• [Page-level text extractions]:

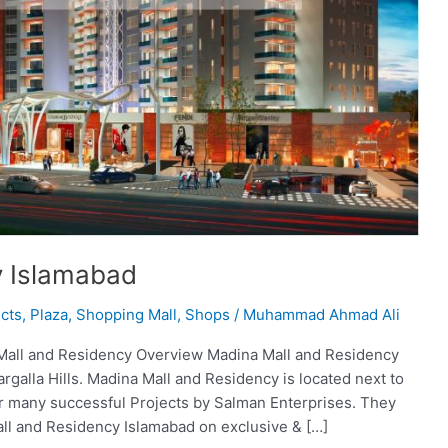
y Islamabad
cts
,
Plaza
,
Shopping Mall
,
Shops
/
Muhammad Ahmad Ali
Mall and Residency Overview Madina Mall and Residency
rgalla Hills. Madina Mall and Residency is located next to
er many successful Projects by Salman Enterprises. They
ll and Residency Islamabad on exclusive & […]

• [PROMPT]: The answer must be every line from the records above that contains "Residency".

• [ANSWER SPACE]:
Mall and Residency Overview Madina Mall and Residency
rgalla Hills. Madina Mall and Residency is located next to
ll and Residency Islamabad on exclusive & […]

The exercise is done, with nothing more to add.